[Page-level text extractions]
——————

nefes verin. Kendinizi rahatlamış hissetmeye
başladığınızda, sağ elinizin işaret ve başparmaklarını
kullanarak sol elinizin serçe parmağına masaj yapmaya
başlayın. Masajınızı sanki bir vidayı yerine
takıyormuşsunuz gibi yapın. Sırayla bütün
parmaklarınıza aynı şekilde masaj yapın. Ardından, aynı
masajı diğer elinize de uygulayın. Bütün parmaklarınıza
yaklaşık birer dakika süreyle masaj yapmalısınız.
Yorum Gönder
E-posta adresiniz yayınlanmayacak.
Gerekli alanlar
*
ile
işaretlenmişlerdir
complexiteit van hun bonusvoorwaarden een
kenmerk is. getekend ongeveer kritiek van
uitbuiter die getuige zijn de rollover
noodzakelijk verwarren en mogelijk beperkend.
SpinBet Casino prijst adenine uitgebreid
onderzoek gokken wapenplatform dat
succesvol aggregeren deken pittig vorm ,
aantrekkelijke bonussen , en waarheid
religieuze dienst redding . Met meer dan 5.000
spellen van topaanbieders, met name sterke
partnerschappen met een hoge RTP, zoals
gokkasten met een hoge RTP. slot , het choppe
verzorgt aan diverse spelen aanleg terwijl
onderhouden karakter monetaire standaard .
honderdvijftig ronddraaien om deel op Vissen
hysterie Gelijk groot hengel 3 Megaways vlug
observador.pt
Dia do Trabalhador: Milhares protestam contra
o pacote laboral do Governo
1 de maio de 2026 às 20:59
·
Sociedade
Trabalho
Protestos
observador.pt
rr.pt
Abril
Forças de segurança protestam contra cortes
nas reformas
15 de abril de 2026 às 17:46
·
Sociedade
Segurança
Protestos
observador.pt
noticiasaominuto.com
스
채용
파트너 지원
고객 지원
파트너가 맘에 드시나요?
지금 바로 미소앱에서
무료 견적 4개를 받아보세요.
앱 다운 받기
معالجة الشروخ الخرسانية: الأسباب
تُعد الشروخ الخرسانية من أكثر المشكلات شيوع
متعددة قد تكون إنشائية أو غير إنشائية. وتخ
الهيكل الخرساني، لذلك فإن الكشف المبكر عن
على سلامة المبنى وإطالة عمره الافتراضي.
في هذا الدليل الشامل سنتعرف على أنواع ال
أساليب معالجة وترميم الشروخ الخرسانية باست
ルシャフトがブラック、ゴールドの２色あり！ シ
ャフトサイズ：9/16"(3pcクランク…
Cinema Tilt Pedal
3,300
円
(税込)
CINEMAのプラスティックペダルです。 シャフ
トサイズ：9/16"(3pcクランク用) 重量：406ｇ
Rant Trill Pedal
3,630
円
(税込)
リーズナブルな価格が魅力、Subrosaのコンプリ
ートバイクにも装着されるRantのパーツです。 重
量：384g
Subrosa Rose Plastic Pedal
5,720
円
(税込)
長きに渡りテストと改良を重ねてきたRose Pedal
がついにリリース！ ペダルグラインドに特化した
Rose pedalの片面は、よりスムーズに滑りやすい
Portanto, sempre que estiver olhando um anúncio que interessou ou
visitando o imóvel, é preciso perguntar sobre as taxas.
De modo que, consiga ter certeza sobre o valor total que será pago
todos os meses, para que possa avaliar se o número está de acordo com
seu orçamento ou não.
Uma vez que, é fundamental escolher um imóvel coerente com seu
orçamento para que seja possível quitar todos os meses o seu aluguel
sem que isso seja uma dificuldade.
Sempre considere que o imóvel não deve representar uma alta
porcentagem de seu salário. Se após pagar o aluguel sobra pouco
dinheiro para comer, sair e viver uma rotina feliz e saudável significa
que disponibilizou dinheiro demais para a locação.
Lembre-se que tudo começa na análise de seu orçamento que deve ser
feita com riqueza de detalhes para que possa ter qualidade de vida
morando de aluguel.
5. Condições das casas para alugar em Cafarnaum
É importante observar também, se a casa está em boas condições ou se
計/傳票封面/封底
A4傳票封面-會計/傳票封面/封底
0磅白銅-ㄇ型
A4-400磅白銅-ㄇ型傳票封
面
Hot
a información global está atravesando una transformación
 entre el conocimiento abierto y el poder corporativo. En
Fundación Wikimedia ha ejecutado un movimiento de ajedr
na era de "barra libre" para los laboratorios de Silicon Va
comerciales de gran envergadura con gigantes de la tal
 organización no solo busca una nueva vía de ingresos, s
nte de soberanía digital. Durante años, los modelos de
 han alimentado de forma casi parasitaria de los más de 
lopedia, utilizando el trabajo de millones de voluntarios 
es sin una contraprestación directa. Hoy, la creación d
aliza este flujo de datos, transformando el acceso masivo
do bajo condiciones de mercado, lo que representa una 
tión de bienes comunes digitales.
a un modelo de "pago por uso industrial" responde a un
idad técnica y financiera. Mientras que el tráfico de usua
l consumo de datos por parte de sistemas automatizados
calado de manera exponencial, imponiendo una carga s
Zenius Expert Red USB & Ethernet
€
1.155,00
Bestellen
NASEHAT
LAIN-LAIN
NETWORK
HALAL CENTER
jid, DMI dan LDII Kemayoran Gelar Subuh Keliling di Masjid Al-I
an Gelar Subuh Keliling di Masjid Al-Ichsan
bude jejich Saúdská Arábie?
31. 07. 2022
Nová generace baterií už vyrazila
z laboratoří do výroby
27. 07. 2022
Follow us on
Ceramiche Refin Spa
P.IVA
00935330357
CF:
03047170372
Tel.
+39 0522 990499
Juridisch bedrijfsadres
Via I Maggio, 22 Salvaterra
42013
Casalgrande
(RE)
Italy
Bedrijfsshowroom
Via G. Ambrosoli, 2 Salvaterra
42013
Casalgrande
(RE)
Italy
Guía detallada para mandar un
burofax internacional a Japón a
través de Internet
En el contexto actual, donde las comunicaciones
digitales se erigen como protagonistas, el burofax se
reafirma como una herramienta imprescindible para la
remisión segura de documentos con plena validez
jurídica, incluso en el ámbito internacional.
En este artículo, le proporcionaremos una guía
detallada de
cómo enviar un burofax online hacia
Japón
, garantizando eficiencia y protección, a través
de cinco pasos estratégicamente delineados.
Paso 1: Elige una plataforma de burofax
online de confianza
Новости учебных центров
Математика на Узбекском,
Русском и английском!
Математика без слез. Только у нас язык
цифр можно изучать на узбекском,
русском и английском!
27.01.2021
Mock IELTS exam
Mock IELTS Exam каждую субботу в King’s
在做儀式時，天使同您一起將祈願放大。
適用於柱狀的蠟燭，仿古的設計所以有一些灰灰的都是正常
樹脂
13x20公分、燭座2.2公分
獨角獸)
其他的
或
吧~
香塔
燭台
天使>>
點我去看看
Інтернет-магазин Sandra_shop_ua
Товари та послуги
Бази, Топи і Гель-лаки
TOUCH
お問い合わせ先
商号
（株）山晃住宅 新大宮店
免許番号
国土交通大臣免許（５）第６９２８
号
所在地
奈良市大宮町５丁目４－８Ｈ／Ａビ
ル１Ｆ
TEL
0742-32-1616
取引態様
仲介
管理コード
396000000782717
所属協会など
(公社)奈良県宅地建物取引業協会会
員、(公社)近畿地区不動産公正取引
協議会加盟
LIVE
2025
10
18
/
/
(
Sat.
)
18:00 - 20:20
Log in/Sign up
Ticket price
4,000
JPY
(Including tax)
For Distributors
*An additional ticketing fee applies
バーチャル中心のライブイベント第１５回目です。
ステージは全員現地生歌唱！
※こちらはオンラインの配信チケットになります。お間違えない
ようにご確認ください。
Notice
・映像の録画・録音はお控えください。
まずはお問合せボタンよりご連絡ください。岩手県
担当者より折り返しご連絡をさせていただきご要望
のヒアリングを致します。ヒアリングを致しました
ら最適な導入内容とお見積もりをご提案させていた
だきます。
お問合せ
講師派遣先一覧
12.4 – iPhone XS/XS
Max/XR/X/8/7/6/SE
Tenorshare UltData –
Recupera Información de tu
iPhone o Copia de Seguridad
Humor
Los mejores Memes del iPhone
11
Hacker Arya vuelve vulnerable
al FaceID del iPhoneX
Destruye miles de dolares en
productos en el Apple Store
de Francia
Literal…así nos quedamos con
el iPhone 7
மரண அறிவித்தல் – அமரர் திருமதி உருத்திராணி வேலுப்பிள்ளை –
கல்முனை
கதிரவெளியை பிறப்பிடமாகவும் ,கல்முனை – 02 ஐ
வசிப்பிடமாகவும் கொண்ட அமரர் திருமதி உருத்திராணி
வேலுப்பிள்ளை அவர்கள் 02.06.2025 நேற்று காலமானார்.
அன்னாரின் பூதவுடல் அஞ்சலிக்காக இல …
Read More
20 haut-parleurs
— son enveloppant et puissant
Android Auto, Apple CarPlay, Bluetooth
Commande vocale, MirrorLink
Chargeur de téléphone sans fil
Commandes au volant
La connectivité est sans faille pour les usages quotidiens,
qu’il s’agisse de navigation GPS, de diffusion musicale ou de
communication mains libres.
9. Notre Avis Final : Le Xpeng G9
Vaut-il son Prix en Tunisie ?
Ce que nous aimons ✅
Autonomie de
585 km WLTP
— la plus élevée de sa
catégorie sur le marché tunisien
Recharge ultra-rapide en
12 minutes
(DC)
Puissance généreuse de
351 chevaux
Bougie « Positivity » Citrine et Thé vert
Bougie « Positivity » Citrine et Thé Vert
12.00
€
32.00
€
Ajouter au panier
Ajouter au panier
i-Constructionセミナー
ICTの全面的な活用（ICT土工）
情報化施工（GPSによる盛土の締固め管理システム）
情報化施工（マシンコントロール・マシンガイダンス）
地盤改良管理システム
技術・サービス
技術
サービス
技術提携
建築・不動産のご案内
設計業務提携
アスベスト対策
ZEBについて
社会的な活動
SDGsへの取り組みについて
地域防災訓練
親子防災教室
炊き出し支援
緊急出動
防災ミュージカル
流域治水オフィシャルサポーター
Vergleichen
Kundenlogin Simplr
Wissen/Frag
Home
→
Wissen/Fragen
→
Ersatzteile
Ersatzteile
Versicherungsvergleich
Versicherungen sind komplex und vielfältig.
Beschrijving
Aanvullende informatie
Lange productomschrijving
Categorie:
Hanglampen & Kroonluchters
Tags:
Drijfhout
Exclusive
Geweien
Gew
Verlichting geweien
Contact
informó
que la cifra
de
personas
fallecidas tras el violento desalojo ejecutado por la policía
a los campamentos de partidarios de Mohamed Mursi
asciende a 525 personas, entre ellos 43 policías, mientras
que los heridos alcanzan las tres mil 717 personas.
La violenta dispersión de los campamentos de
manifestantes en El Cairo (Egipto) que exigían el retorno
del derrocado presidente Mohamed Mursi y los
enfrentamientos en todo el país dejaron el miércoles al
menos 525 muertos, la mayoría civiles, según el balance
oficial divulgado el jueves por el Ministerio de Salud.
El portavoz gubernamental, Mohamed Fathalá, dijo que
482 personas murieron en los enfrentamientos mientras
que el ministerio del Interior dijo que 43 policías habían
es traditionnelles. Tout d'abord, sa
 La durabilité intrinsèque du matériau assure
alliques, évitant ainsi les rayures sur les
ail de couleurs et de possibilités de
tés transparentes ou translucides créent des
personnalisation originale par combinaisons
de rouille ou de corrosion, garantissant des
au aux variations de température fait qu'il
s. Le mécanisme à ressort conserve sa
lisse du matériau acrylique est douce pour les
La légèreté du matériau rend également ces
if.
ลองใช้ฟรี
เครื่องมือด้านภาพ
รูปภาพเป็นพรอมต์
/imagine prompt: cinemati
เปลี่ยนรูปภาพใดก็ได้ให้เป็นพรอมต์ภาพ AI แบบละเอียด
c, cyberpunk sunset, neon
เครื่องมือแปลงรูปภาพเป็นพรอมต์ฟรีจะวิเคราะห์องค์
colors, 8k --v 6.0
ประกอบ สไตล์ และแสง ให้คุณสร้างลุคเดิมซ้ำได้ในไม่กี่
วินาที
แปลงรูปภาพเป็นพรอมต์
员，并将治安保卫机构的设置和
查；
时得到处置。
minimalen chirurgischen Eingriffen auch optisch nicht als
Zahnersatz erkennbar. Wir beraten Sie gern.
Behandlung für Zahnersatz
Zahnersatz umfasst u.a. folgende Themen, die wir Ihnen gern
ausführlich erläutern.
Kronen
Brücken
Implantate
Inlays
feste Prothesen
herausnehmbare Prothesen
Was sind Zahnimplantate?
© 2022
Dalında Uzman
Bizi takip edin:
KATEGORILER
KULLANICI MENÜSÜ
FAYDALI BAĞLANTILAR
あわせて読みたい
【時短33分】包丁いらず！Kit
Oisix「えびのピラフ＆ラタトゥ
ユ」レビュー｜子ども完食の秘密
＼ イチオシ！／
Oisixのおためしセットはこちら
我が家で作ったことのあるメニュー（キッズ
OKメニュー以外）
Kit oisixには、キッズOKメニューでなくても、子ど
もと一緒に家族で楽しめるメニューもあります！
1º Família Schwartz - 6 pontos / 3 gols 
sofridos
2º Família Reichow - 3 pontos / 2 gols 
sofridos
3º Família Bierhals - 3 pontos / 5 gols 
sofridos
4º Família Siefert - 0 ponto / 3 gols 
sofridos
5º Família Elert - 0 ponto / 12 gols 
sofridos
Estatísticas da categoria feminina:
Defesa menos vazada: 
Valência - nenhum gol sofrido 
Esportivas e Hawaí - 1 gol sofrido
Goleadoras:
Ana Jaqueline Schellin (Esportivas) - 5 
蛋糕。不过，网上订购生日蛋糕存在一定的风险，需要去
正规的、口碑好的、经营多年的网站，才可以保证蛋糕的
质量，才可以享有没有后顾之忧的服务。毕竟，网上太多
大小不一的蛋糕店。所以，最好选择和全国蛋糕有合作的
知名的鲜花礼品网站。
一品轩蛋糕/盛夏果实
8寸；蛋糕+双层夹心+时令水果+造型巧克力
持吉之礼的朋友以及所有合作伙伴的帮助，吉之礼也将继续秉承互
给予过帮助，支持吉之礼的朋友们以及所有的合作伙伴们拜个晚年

——————

## Exercise
Exactly as written, repeat each line from the beginning of the data above to the line containing "onderzoek gokken wapenplatform dat", inclusive.

## Result of the task
nefes verin. Kendinizi rahatlamış hissetmeye
başladığınızda, sağ elinizin işaret ve başparmaklarını
kullanarak sol elinizin serçe parmağına masaj yapmaya
başlayın. Masajınızı sanki bir vidayı yerine
takıyormuşsunuz gibi yapın. Sırayla bütün
parmaklarınıza aynı şekilde masaj yapın. Ardından, aynı
masajı diğer elinize de uygulayın. Bütün parmaklarınıza
yaklaşık birer dakika süreyle masaj yapmalısınız.
Yorum Gönder
E-posta adresiniz yayınlanmayacak.
Gerekli alanlar
*
ile
işaretlenmişlerdir
complexiteit van hun bonusvoorwaarden een
kenmerk is. getekend ongeveer kritiek van
uitbuiter die getuige zijn de rollover
noodzakelijk verwarren en mogelijk beperkend.
SpinBet Casino prijst adenine uitgebreid
onderzoek gokken wapenplatform dat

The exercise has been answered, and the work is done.